Gordon R B Skinner MD (Hons) DSc, FRCPath FRCOG
22 Alcester Road
Moseley
Birmingham
B13 8BE
Tel/Fax 0121 449 8895


Dear Colleague,

You may be aware of the work of the World Thyroid Register (details available on the website www.worldthyroidregister.com). Its membership has increased steadily comprising registered members and affiliated groups where the Chair person of these groups has indicated their support towards our four-action strategy which has been discussed with you either in person or via correspondence.

The first step in the programme will be actioned in March of this year when a representative letter (draft to follow) will be sent to Governmental Regulatory and Educational organisations in Australia, China, Europe, UK and USA. This will address the following major issues in a World Forum.

I seek your help as a matter of urgency on the following:

A view on which organisations you feel appropriate for the respresentative letter.
The number of members in your Group whom you feel it may be possible to approach as anonymous support. This is important as the level of support will lend credence and weight to the deputation; I do not seek to overestimate this level of support but will become particularly important if and when we need to proceed to Actions 2, 3 or 4.

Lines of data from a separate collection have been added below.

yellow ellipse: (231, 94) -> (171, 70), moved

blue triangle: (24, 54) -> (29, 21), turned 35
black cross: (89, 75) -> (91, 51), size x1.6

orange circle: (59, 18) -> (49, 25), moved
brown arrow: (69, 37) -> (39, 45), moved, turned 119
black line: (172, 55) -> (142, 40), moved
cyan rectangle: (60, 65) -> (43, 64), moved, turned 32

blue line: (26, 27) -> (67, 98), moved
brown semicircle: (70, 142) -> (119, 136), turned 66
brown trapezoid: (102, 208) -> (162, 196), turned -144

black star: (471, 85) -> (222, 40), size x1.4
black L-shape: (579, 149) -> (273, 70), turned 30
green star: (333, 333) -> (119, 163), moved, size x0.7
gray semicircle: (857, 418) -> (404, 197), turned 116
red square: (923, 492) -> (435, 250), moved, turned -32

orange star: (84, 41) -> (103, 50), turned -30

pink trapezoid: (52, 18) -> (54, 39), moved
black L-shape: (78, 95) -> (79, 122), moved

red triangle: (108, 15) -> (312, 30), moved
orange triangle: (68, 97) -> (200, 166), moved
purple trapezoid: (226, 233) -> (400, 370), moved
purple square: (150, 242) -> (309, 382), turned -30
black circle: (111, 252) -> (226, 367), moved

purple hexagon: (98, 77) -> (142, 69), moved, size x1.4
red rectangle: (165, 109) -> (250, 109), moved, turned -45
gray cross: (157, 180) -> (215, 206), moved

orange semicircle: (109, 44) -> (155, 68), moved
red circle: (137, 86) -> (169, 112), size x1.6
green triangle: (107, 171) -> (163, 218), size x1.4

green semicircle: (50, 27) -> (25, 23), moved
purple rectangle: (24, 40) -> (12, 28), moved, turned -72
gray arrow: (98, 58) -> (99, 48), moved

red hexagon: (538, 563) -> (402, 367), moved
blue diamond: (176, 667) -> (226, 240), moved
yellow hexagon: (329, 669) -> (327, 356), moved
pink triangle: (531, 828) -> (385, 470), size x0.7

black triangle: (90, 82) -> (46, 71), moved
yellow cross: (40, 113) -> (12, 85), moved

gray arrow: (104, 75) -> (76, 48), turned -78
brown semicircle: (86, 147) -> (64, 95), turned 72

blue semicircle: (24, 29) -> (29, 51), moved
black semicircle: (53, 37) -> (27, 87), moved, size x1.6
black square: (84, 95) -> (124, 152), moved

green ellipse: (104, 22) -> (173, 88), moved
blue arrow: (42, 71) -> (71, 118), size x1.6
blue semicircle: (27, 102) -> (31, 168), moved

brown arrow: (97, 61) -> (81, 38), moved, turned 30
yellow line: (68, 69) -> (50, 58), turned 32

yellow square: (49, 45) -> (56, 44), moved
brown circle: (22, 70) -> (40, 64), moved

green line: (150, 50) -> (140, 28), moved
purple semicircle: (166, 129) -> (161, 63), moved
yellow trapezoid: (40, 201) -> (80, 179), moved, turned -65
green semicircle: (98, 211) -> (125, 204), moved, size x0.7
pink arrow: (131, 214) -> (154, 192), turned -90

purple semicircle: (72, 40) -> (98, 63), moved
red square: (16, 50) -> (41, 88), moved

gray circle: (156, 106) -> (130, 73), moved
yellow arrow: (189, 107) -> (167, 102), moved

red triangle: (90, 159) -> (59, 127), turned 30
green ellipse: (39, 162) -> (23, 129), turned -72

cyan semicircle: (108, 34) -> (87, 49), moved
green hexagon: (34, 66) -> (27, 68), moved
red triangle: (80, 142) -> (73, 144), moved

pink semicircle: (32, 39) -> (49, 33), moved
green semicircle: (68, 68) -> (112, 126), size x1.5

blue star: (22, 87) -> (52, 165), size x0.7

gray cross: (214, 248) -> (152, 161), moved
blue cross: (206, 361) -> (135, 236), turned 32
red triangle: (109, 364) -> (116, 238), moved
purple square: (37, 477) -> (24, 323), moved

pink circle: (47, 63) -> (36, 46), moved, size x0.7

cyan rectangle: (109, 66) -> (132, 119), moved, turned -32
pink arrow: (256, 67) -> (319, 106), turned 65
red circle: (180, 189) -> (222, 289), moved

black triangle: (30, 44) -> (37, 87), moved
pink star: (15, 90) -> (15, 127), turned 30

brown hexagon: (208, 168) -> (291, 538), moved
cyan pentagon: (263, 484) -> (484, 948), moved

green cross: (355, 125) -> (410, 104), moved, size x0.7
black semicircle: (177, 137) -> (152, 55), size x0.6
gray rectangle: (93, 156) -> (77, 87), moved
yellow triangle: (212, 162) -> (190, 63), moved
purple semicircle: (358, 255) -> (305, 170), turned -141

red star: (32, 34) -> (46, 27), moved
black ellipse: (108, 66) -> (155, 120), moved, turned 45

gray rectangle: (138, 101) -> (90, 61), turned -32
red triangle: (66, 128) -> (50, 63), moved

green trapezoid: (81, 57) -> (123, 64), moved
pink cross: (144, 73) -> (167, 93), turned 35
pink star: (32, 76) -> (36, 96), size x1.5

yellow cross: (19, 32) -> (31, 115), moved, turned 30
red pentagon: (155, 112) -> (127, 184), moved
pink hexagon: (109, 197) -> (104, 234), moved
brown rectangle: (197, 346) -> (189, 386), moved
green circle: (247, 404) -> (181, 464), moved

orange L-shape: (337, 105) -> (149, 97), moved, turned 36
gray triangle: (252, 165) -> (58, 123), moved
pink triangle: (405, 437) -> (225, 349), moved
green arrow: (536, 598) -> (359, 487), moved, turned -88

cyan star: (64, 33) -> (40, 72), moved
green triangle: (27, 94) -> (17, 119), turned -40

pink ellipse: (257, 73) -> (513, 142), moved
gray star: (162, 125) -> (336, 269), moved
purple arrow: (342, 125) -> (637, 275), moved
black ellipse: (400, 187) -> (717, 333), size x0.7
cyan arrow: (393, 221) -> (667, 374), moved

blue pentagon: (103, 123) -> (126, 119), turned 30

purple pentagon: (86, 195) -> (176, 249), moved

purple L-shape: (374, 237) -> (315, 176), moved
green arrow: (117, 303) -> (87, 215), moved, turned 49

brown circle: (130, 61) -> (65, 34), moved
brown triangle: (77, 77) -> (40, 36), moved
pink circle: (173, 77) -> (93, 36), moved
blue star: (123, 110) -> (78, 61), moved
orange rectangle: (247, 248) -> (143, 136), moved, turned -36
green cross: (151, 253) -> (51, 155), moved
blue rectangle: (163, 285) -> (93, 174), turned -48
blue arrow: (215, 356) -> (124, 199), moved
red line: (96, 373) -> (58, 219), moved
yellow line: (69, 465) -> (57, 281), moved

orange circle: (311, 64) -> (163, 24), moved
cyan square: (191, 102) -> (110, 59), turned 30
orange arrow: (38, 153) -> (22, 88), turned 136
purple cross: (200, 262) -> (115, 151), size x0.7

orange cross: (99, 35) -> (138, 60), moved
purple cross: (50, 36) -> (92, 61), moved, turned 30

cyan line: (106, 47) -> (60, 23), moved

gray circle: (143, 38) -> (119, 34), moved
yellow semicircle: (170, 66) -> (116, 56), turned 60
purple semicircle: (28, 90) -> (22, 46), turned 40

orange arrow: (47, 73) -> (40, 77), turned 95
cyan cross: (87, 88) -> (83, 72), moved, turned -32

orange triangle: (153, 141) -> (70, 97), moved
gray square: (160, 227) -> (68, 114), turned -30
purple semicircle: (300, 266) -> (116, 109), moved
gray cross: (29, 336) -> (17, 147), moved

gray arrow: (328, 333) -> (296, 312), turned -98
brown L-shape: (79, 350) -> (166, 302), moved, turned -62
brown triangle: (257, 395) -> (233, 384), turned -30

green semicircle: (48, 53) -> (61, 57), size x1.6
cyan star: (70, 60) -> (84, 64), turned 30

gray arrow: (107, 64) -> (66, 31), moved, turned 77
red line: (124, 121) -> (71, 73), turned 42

I would very much appreciate your input on the representative letter which could be by sent by email (action@worldthyroidregister.com). I would like our campaign to be totally transparent and in many ways the more public then perhaps the more effective. Our communications are all non-confidential and available for interested parties on a global level.

I do realise that we are all 'overworked and underpaid' but an early response would be very much appreciated as the campaign involves a considerable co-ordinated effort. I believe that our four-action strategy is the only reasonable prospect of improving the health of patients with hypothyroidism.

I urge your support.

Aye yours,

Gordon R B Skinner MD, DSc, FRCOG, FRCPath

Enclosure: Draft of Representative Letter

This is a Draft of the representative letter requesting a World Forum to address the issues of concern.

Dear Sir/Madam,
The World Thyroid Register (WTR) has presently fifty thousand registered members which includes affiliated groups in Australia, China, Europe and the United States. The objective of WTR is to redress the continuing serious shortfall in the diagnosis and management of patients with hypothyroidism; WTR has no political or other agendum.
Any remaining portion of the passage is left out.